Seeing double —

Daily Telescope: Lucy finds not one but two diamonds in the sky

"The fact that it is two makes it even more exciting."

This image shows the “moonrise” of the satellite as it emerges from behind asteroid Dinkinesh as seen by the Lucy Long-Range Reconnaissance Imager.
Enlarge / This image shows the “moonrise” of the satellite as it emerges from behind asteroid Dinkinesh as seen by the Lucy Long-Range Reconnaissance Imager.
NASA/Goddard/SwRI/Johns Hopkins APL/NOAO
Welcome to the Daily Telescope. There is a little too much darkness in this world and not enough light; a little too much pseudoscience and not enough science. We'll let other publications offer you a daily horoscope. At Ars Technica, we're going to take a different route, finding inspiration from very real images of a universe that is filled with stars and wonder.

Good morning. It is November 3, and today we have a treat from NASA. A couple of days ago I wrote about NASA's Lucy mission preparing to fly by its first asteroid target, the small main-belt asteroid Dinkinesh. Now, it is complete.

This flyby was not so much about the science but rather proving the capability of the spacecraft to point its instruments and take data while whizzing by an asteroid. In this case, Lucy zoomed by Dinkinesh at a speed of 10,000 mph (4,470 meters per second). And, as can be seen from the first images returned by Lucy, the spacecraft succeeded.

In fact, the spacecraft surprised astronomers by revealing that Dinkinesh is not a single asteroid but rather a binary pair.
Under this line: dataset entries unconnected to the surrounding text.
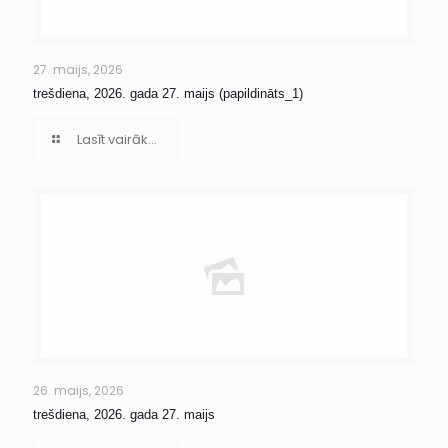
27. maijs, 2026
trešdiena, 2026. gada 27. maijs (papildināts_1)
Lasīt vairāk...
26. maijs, 2026
trešdiena, 2026. gada 27. maijs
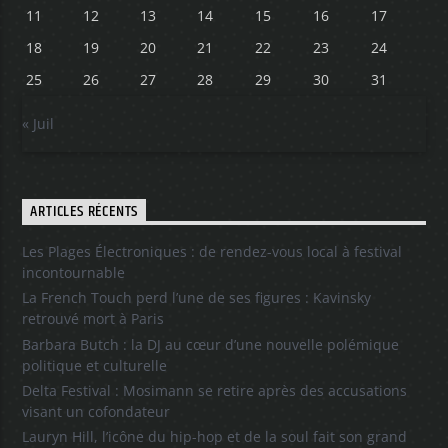
11
12
13
14
15
16
17
18
19
20
21
22
23
24
25
26
27
28
29
30
31
« Juil
ARTICLES RÉCENTS
Les Plages Électroniques : de rendez-vous local à festival
incontournable
La French Touch perd l’une de ses figures : Kavinsky
retrouvé mort à Paris
Barbara Butch : la DJ au cœur d’une nouvelle polémique
politique et culturelle
Delta Festival : Mosimann se retire après des accusations
visant un cofondateur
Lauryn Hill, l’icône du hip-hop et de la soul fait son grand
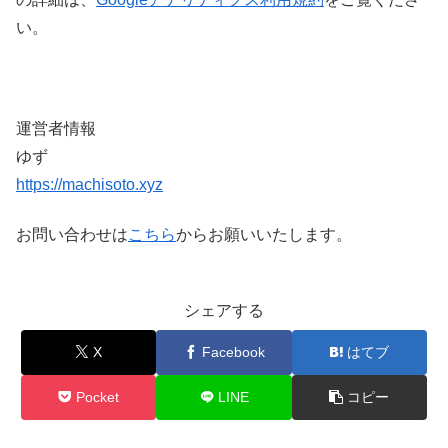
い。
運営者情報
ゆず
https://machisoto.xyz
お問い合わせは
こちら
からお願いいたします。
シェアする
X
Facebook
はてブ
Pocket
LINE
コピー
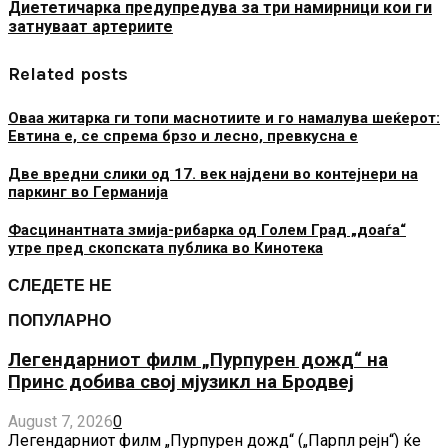
Диететичарка предупредува за три намирници кои ги
затнуваат артериите
Related posts
Оваа житарка ги топи маснотиите и го намалува шеќерот:
Евтина е, се спрема брзо и лесно, превкусна е
Две вредни слики од 17. век најдени во контејнери на
паркинг во Германија
Фасцинантната змија-рибарка од Голем Град „доаѓа“
утре пред скопската публика во Кинотека
СЛЕДЕТЕ НЕ
ПОПУЛАРНО
Легендарниот филм „Пурпурен дожд“ на
Принс добива свој мјузикл на Бродвеј
August 7, 2026
0
Легендарниот филм „Пурпурен дожд“ („Парпл рејн“) ќе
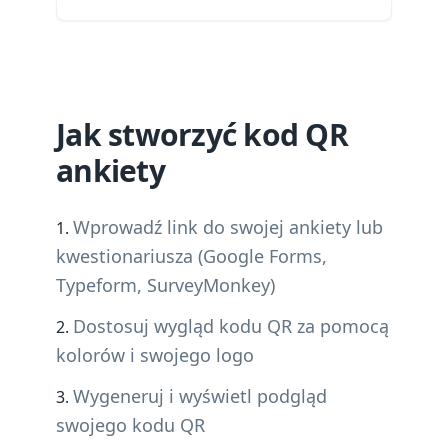
Jak stworzyć kod QR
ankiety
Wprowadź link do swojej ankiety lub
kwestionariusza (Google Forms,
Typeform, SurveyMonkey)
Dostosuj wygląd kodu QR za pomocą
kolorów i swojego logo
Wygeneruj i wyświetl podgląd
swojego kodu QR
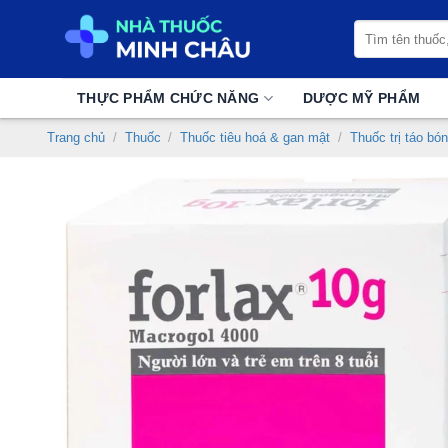
Chuyển
Tìm
đến
kiếm:
nội
dung
THỰC PHẨM CHỨC NĂNG
DƯỢC MỸ PHẨM
Trang chủ
/
Thuốc
/
Thuốc tiêu hoá & gan mật
/
Thuốc trị táo bón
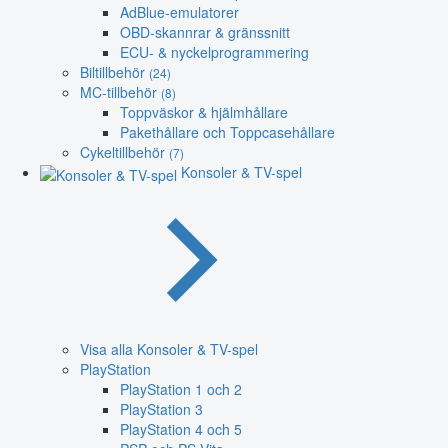
AdBlue-emulatorer
OBD-skannrar & gränssnitt
ECU- & nyckelprogrammering
Biltillbehör
(24)
MC-tillbehör
(8)
Toppväskor & hjälmhållare
Pakethållare och Toppcasehållare
Cykeltillbehör
(7)
Konsoler & TV-spel
Visa alla Konsoler & TV-spel
PlayStation
PlayStation 1 och 2
PlayStation 3
PlayStation 4 och 5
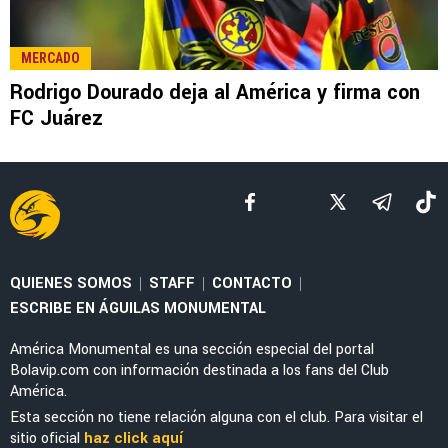
MERCADO
La millonada que América tendría que pagar
por el fichaje de Jáminton Campaz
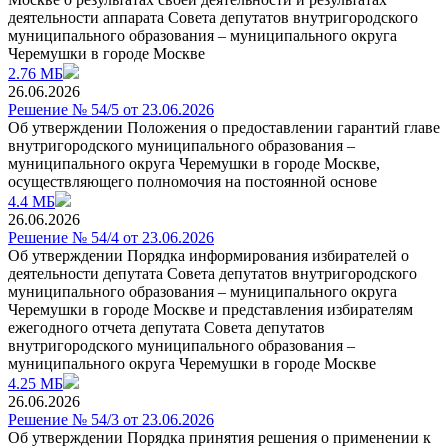
деятельности аппарата Совета депутатов внутригородского
муниципального образования – муниципального округа
Черемушки в городе Москве
2.76 МБ
26.06.2026
Решение № 54/5 от 23.06.2026
Об утверждении Положения о предоставлении гарантий главе
внутригородского муниципального образования –
муниципального округа Черемушки в городе Москве,
осуществляющего полномочия на постоянной основе
4.4 МБ
26.06.2026
Решение № 54/4 от 23.06.2026
Об утверждении Порядка информирования избирателей о
деятельности депутата Совета депутатов внутригородского
муниципального образования – муниципального округа
Черемушки в городе Москве и представления избирателям
ежегодного отчета депутата Совета депутатов
внутригородского муниципального образования –
муниципального округа Черемушки в городе Москве
4.25 МБ
26.06.2026
Решение № 54/3 от 23.06.2026
Об утверждении Порядка принятия решения о применении к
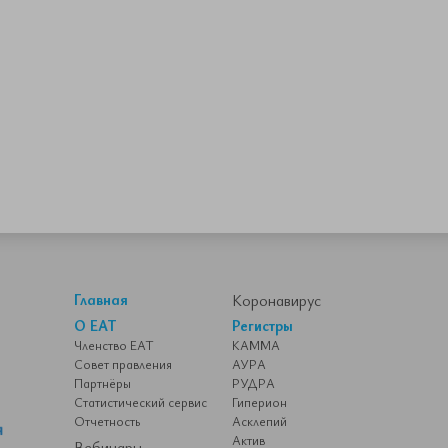
Главная
Коронавирус
О ЕАТ
Регистры
Членство ЕАТ
КАММА
Совет правления
АУРА
Партнёры
РУДРА
Статистический сервис
Гиперион
Отчетность
Асклепий
Актив
Вебинары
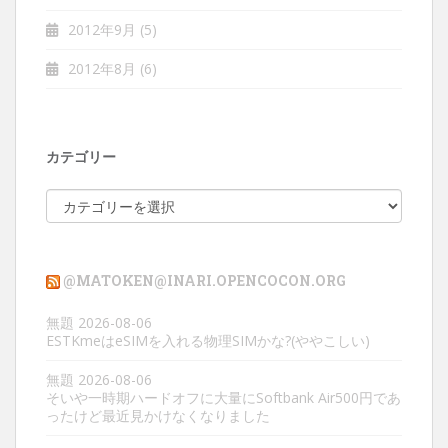
2012年9月
(5)
2012年8月
(6)
カテゴリー
カ
テ
ゴ
リ
@MATOKEN@INARI.OPENCOCON.ORG
ー
無題
2026-08-06
ESTKmeはeSIMを入れる物理SIMかな?(ややこしい)
無題
2026-08-06
そいや一時期ハードオフに大量にSoftbank Air500円であ
ったけど最近見かけなくなりました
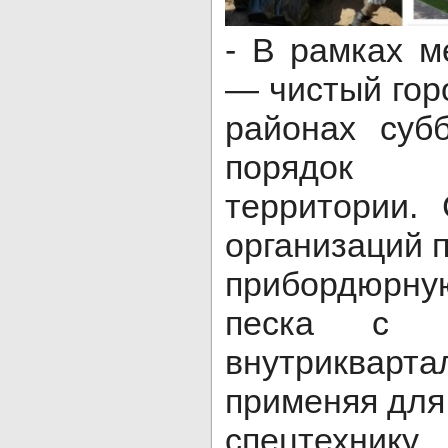
- В рамках м
— чистый гор
районах суб
порядок 
территории.
организаций 
прибордюрну
песка с м
внутриква
применяя для 
спецтехнику.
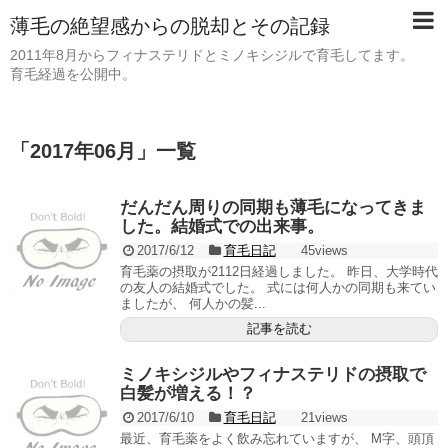
薄毛の絶望感からの脱却とその記録
2011年8月からフィナステリドとミノキシジルで育毛してます。
育毛経過を公開中。
「
2017年06月
」
一覧
だんだん周りの同期も薄毛になってきま
した。結婚式での出来事。
2017/6/12
育毛日記
45views
育毛薬の摂取が2112日経過しました。 昨日、大学時代
の友人の結婚式でした。 式には何人かの同期も来てい
ましたが、 何人かの髪...
記事を読む
ミノキシジルやフィナステリドの摂取で
白髪が増える！？
2017/6/10
育毛日記
21views
最近、育毛薬をよく飲み忘れていますが、 M字、頭頂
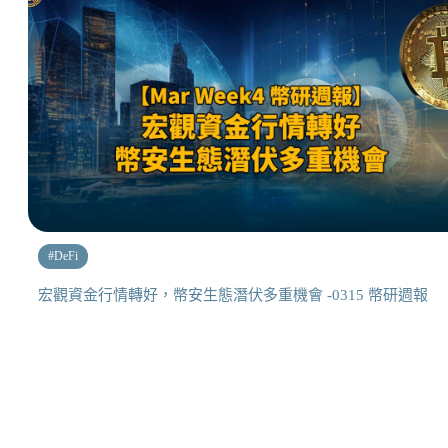
#
DeFi
宏觀資金行情轉好，幣安生態潛伏多重機會 -0315 幣研週報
From a preliminary analysis of the first available images, according to NASA, the team estimates that the larger body is approximately 0.5 miles (790 m) at its widest, while the smaller is about 0.15 miles (220 m) in size.

"We knew this was going to be the smallest main-belt asteroid ever seen up close," said Keith Noll, Lucy project scientist from NASA’s Goddard Space Flight Center. "The fact that it is two makes it even more exciting. In some ways these asteroids look similar to the near-Earth asteroid binary Didymos and Dimorphos that DART saw, but there are some really interesting differences that we will be investigating."

Have a great weekend, everyone, even if it probably won't be as great as the Lucy mission scientists' as they continue to downlink data from the asteroid encounter.